More specifically, the survey showed that 92 percent of NCI-designated centers had at least one palliative care physician compared to 74 percent of non-NCI designated centers. As for inpatient palliative care consultation teams, 92 percent of NCI centers had such a team compared with 56 percent of non-NCI centers. Of NCI-designated centers, 59 percent had outpatient palliative care clinics while 22 percent of non-NCI centers offered services through such a clinic. Only 23 percent of cancer centers had dedicated acute care beds while 37 percent of centers had an in-house hospice.

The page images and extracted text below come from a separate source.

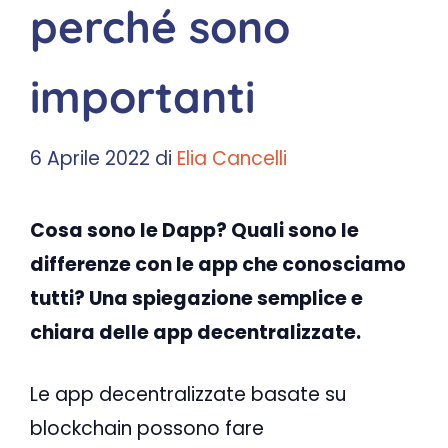
perché sono
importanti
6 Aprile 2022
di
Elia Cancelli
Cosa sono le Dapp? Quali sono le
differenze con le app che conosciamo
tutti? Una spiegazione semplice e
chiara delle app decentralizzate.
Le app decentralizzate basate su
blockchain possono fare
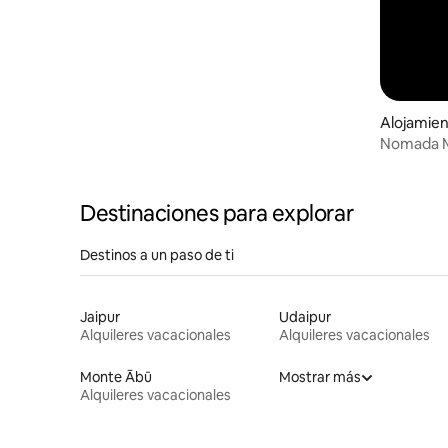
Alojamie
Nomada 
Destinaciones para explorar
Destinos a un paso de ti
Jaipur
Udaipur
Alquileres vacacionales
Alquileres vacacionales
Monte Ābū
Mostrar más
Alquileres vacacionales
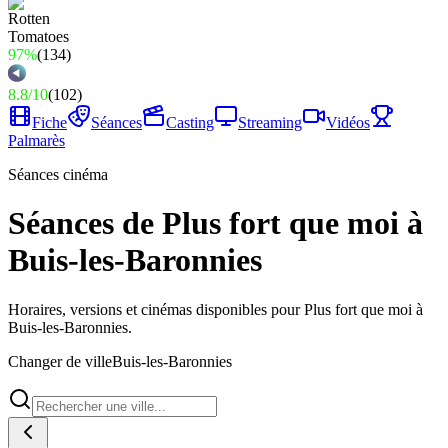
97%
(
134
)
8.8
/
10
(
102
)
Fiche
Séances
Casting
Streaming
Vidéos
Palmarès
Séances cinéma
Séances de Plus fort que moi à
Buis-les-Baronnies
Horaires, versions et cinémas disponibles pour Plus fort que moi à
Buis-les-Baronnies.
Changer de ville
Buis-les-Baronnies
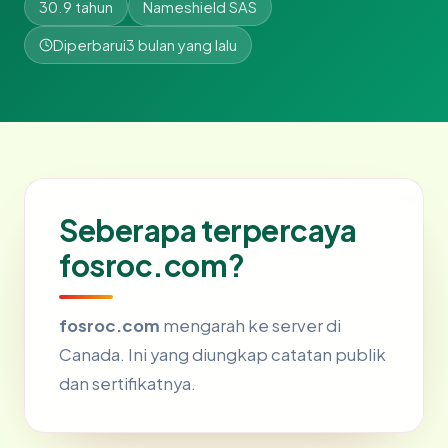
30.9 tahun
Nameshield SAS
Diperbarui
3 bulan yang lalu
Seberapa terpercaya
fosroc.com?
fosroc.com
mengarah ke server di
Canada. Ini yang diungkap catatan publik
dan sertifikatnya.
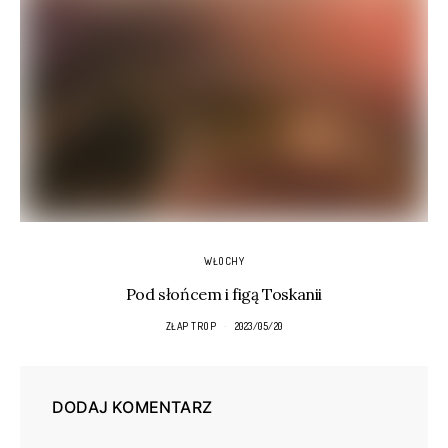
WŁOCHY
Pod słońcem i figą Toskanii
ZŁAP TROP
2023/05/20
DODAJ KOMENTARZ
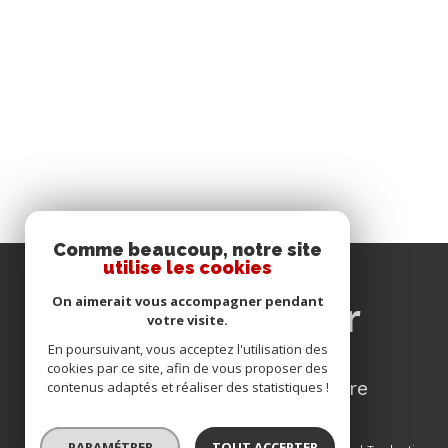
Comme beaucoup, notre site
utilise les cookies
se
On aimerait vous accompagner pendant
connecter
votre visite.
En poursuivant, vous acceptez l'utilisation des
cookies par ce site, afin de vous proposer des
espace propriétaire
contenus adaptés et réaliser des statistiques !
PARAMÉTRER
TOUT ACCEPTER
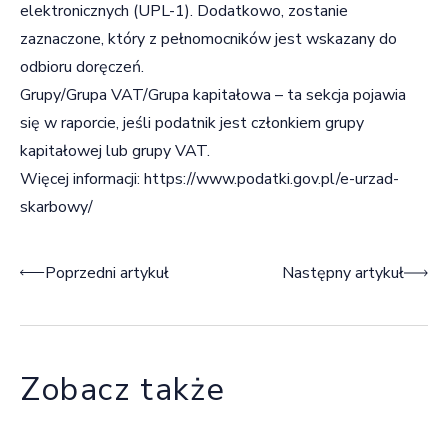
elektronicznych (UPL-1). Dodatkowo, zostanie
zaznaczone, który z pełnomocników jest wskazany do
odbioru doręczeń.
Grupy/Grupa VAT/Grupa kapitałowa – ta sekcja pojawia
się w raporcie, jeśli podatnik jest członkiem grupy
kapitałowej lub grupy VAT.
Więcej informacji:
https://www.podatki.gov.pl/e-urzad-
skarbowy/
Nawigacja wpisu
Poprzedni artykuł
Następny artykuł
Zobacz także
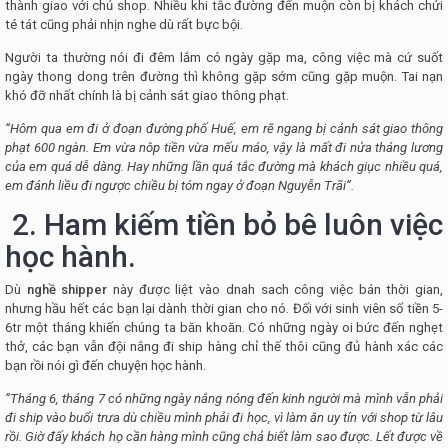
thành giao với chủ shop. Nhiều khi tắc đường đến muộn còn bị khách chửi
té tát cũng phải nhịn nghe dù rất bực bội.
Người ta thường nói đi đêm lắm có ngày gặp ma, công việc mà cứ suốt
ngày thong dong trên đường thì không gặp sớm cũng gặp muộn. Tai nạn
khó đỡ nhất chính là bị cảnh sát giao thông phạt.
“Hôm qua em đi ở đoạn đường phố Huế, em rẽ ngang bị cảnh sát giao thông
phạt 600 ngàn. Em vừa nôp tiền vừa mếu máo, vậy là mất đi nửa tháng lương
của em quá dễ dàng. Hay những lần quá tắc đường mà khách giục nhiều quá,
em đánh liều đi ngược chiều bị tóm ngay ở đoạn Nguyễn Trãi”.
2. Ham kiếm tiền bỏ bê luôn việc
học hành.
Dù
nghề shipper
này được liệt vào dnah sach công việc bán thời gian,
nhưng hầu hết các bạn lại dành thời gian cho nó. Đối với sinh viên số tiền 5-
6tr một tháng khiến chúng ta băn khoăn. Có những ngày oi bức đến nghẹt
thở, các bạn vẫn đội nắng đi ship hàng chỉ thế thôi cũng đủ hành xác các
bạn rồi nói gì đến chuyện học hành.
“Tháng 6, tháng 7 có những ngày nắng nóng đến kinh người mà mình vẫn phải
đi ship vào buổi trưa dù chiều mình phải đi học, vì làm ăn uy tín với shop từ lâu
rồi. Giờ đấy khách họ cần hàng mình cũng chả biết làm sao được. Lết được về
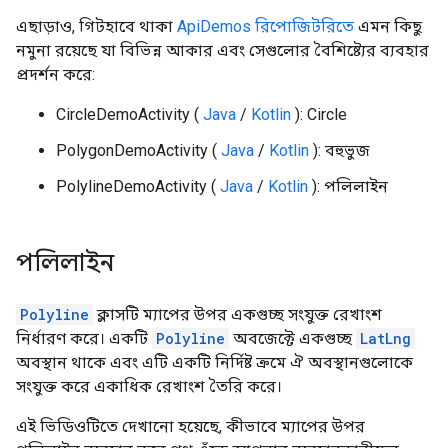
এছাড়াও, গিটহাবে থাকা
ApiDemos রিপোজিটরিতে
এমন কিছু
নমুনা রয়েছে যা বিভিন্ন আকার এবং সেগুলোর বৈশিষ্ট্যের ব্যবহার
প্রদর্শন করে:
CircleDemoActivity (
Java
/
Kotlin
): Circle
PolygonDemoActivity (
Java
/
Kotlin
): বহুভুজ
PolylineDemoActivity (
Java
/
Kotlin
): পলিলাইন
পলিলাইন
Polyline
ক্লাসটি ম্যাপের উপর একগুচ্ছ সংযুক্ত রেখাংশ
নির্ধারণ করে। একটি
Polyline
অবজেক্টে একগুচ্ছ
LatLng
অবস্থান থাকে এবং এটি একটি নির্দিষ্ট ক্রমে ঐ অবস্থানগুলোকে
সংযুক্ত করে একাধিক রেখাংশ তৈরি করে।
এই ভিডিওটিতে দেখানো হয়েছে, কীভাবে ম্যাপের উপর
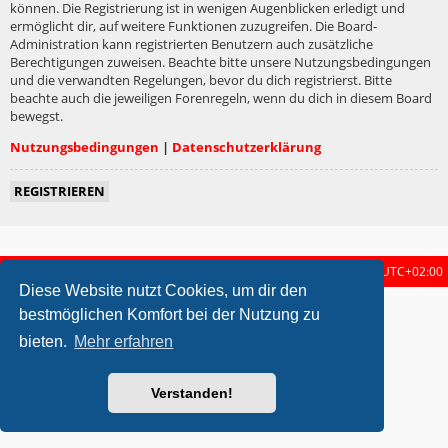
können. Die Registrierung ist in wenigen Augenblicken erledigt und
ermöglicht dir, auf weitere Funktionen zuzugreifen. Die Board-
Administration kann registrierten Benutzern auch zusätzliche
Berechtigungen zuweisen. Beachte bitte unsere Nutzungsbedingungen
und die verwandten Regelungen, bevor du dich registrierst. Bitte
beachte auch die jeweiligen Forenregeln, wenn du dich in diesem Board
bewegst.
Nutzungsbedingungen
|
Datenschutzerklärung
REGISTRIEREN
Startseite
Foren-Übersicht
Alle Zeiten sind
UTC+02:00
Diese Website nutzt Cookies, um dir den
metrolike style by
Eric Seguin
Updated for phpBB3.2 by
Ian Bradley
bestmöglichen Komfort bei der Nutzung zu
Powered by
phpBB
® Forum Software © phpBB Limited
bieten.
Mehr erfahren
Deutsche Übersetzung durch
phpBB.de
Datenschutz
|
Nutzungsbedingungen
Verstanden!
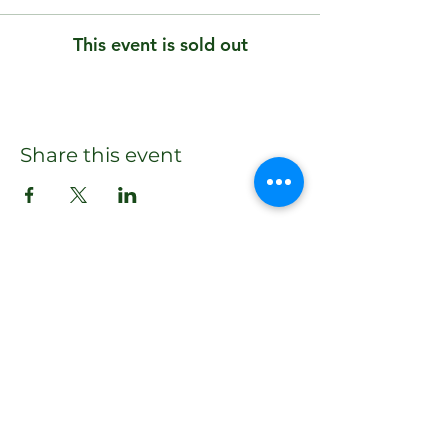
This event is sold out
Share this event
Email
daniela@climbing4life.com
Follow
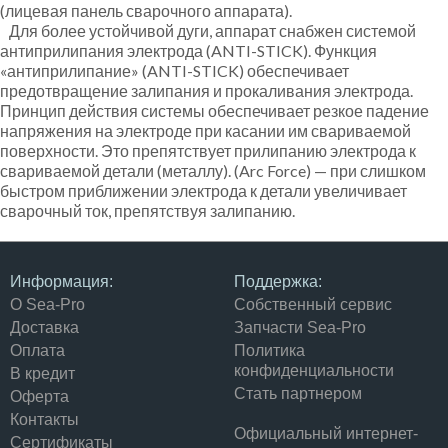
(лицевая панель сварочного аппарата).
Для более устойчивой дуги, аппарат снабжен системой
антиприлипания электрода (ANTI-STICK). Функция
«антиприлипание» (ANTI-STICK) обеспечивает
предотвращение залипания и прокаливания электрода.
Принцип действия системы обеспечивает резкое падение
напряжения на электроде при касании им свариваемой
поверхности. Это препятствует прилипанию электрода к
свариваемой детали (металлу). (Arc Force) — при слишком
быстром приближении электрода к детали увеличивает
сварочный ток, препятствуя залипанию.
Информация:
Поддержка:
О Sea-Pro
Собственный сервис
Доставка
Запчасти Sea-Pro
Оплата
Политика
конфиденциальности
В кредит
Стать партнером
Оферта
Контакты
Официальный интернет-
Сертификаты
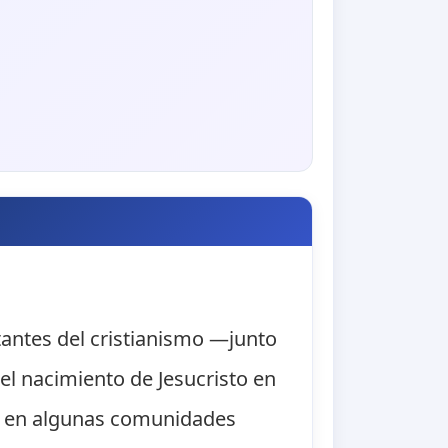
rtantes del cristianismo —junto
l nacimiento de Jesucristo en
ana, en algunas comunidades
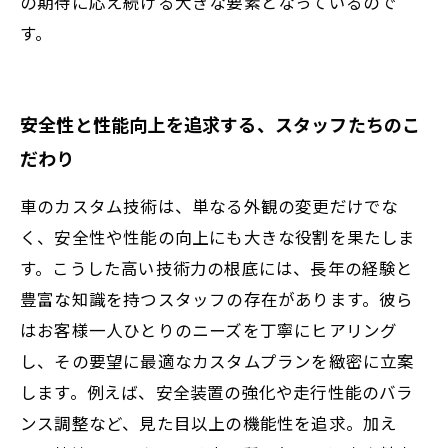
の期待に応え続ける大きな要素となっているので
す。
安全性と性能向上を追求する、スタッフたちのこ
だわり
車のカスタム技術は、単なる外観の変更だけでな
く、安全性や性能の向上にも大きな役割を果たしま
す。こうした高い技術力の根底には、長年の経験と
豊富な知識を持つスタッフの存在があります。彼ら
はお客様一人ひとりのニーズを丁寧にヒアリング
し、その要望に最適なカスタムプランを緻密に立案
します。例えば、安全装置の強化や走行性能のバラ
ンス調整など、見た目以上の機能性を追求。加え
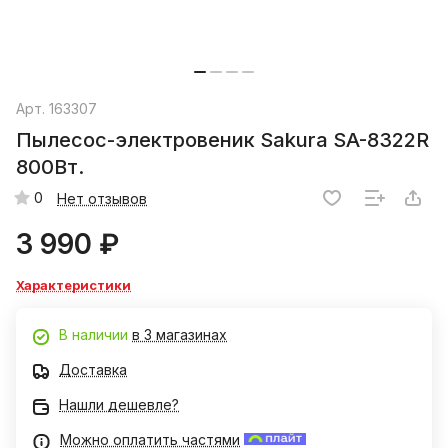
Арт.
163307
Пылесос-электровеник Sakura SA-8322R
800Вт.
0
Нет отзывов
3 990 ₽
Характеристики
В наличии
в 3 магазинах
Доставка
Нашли дешевле?
Можно оплатить частями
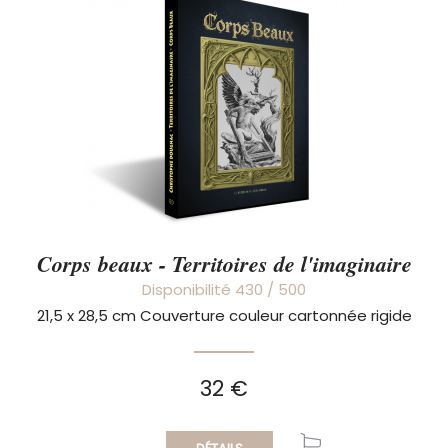
Corps beaux - Territoires de l'imaginaire
Disponibilité 430 / 500
21,5 x 28,5 cm Couverture couleur cartonnée rigide
32 €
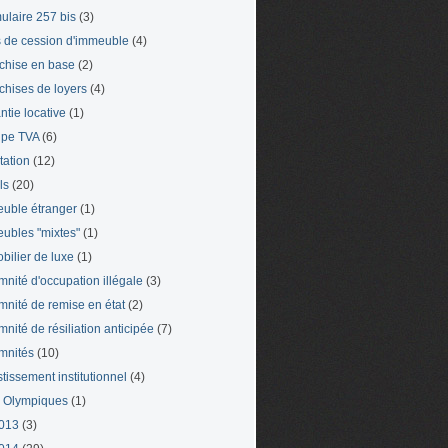
ulaire 257 bis
(3)
s de cession d'immeuble
(4)
chise en base
(2)
chises de loyers
(4)
ntie locative
(1)
pe TVA
(6)
tation
(12)
ls
(20)
uble étranger
(1)
ubles "mixtes"
(1)
bilier de luxe
(1)
mnité d'occupation illégale
(3)
mnité de remise en état
(2)
mnité de résiliation anticipée
(7)
mnités
(10)
stissement institutionnel
(4)
 Olympiques
(1)
013
(3)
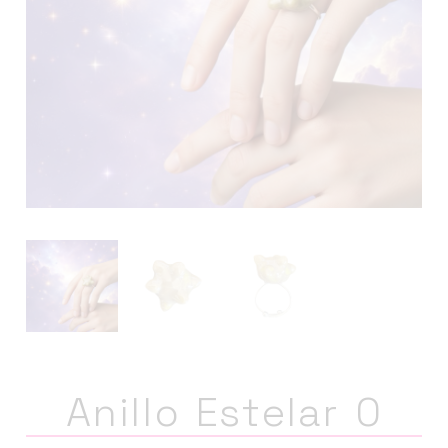
Anillo Estelar 0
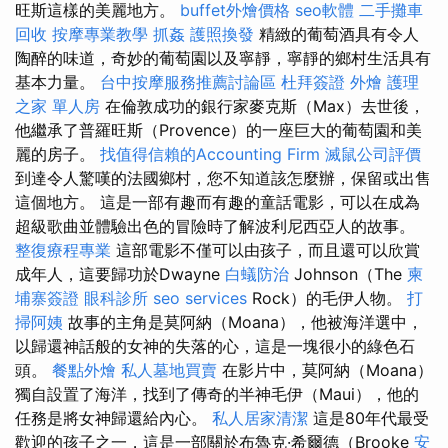
旺斯這樣的美麗地方。
buffet外燴價格
seo軟體
二手攤車
回收
按摩專業教學
抓姦
護照換發
精緻的葡萄酒具有令人
陶醉的味道，奇妙的葡萄園以及寧靜，寧靜的鄉村生活具有
基本力量。
台中按摩服務推薦討論區
杜拜簽證
外燴
護理
之家 單人房
在倫敦成功的銀行家麥克斯（Max）去世後，
他繼承了普羅旺斯（Provence）的一座巨大的葡萄園和美
麗的房子。
找值得信賴的Accounting Firm
滅鼠公司評價
到達令人驚嘆的法國鄉村，您不知道該怎麼辦，保留或出售
這個地方。 這是一部有趣而有趣的童話電影，可以在成為
超級歌曲並體驗出色的冒險時了解波利尼西亞人的故事。
整復療程專業
這部電影不僅可以由孩子，而且還可以欣賞
成年人，這要歸功於Dwayne
白蟻防治
Johnson（The
柬
埔寨簽證
眼科診所
seo services
Rock）的毛伊人物。
打
掃阿姨
故事的主角是莫阿納（Moana），他被海洋選中，
以歸還神話般的女神的失落的心，這是一塊很小的綠色石
頭。
餐點外燴
私人墓地買賣
在影片中，莫阿納（Moana）
獨自設置了海洋，找到了傳奇的半神毛伊（Maui），他的
任務是將女神歸還給內心。
私人居家清潔
這是80年代最受
歡迎的孩子之一，這是一部關於布魯克·希爾德（Brooke
安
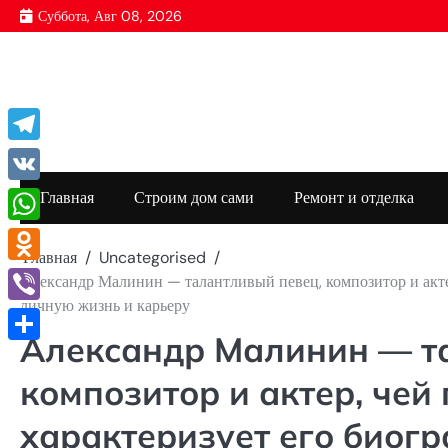
Перейти
Суббота, Авг 08, 2026
к
содержимому
Telegram
VK
Главная
Строим дом сами
Ремонт и отделка
WhatsApp
Главная
Uncategorised
Odnoklassniki
Александр Малинин — талантливый певец, композитор и актер
личную жизнь и карьеру
Viber
Александр Малинин — т
Отправить
композитор и актер, чей 
характеризует его биог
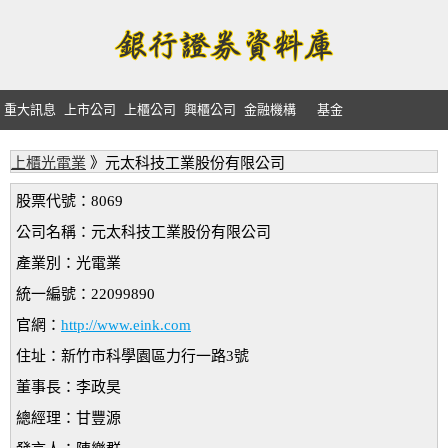
重大訊息
上市公司
上櫃公司
興櫃公司
金融機構
基金
上櫃光電業
》元太科技工業股份有限公司
股票代號：8069
公司名稱：元太科技工業股份有限公司
產業別：光電業
統一編號：22099890
官網：
http://www.eink.com
住址：新竹市科學園區力行一路3號
董事長：李政昊
總經理：甘豐源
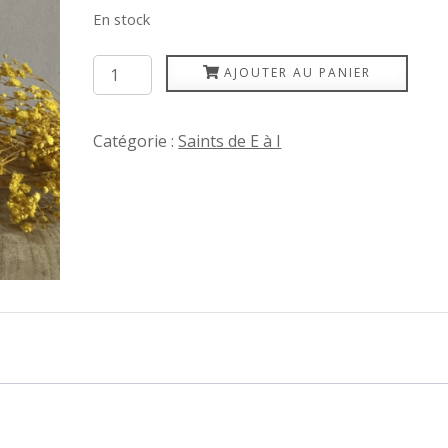
En stock
quantité
AJOUTER AU PANIER
de
Edgar
Catégorie :
Saints de E à I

"This study shows great progress over the last few years with centers seeing the benefit of palliative care, as heterogeneous as it is," said Hui. "Now that there is a better idea of what the obstacles are for centers, the field can work to make improvements."

Hui said that one indication of limited access and integration of services is the time that it took the centers to refer patients to palliative care. The study found that the median duration from referral to death was seven days for inpatient consultation teams, seven days for palliative care units and 90 days for outpatient clinics.

"Our study showed that patients and their families were being referred to palliative care often too late in their journeys when the full value of palliative care may not be realized. Much more work remains to be done to improve the quality of care for our patients," he said.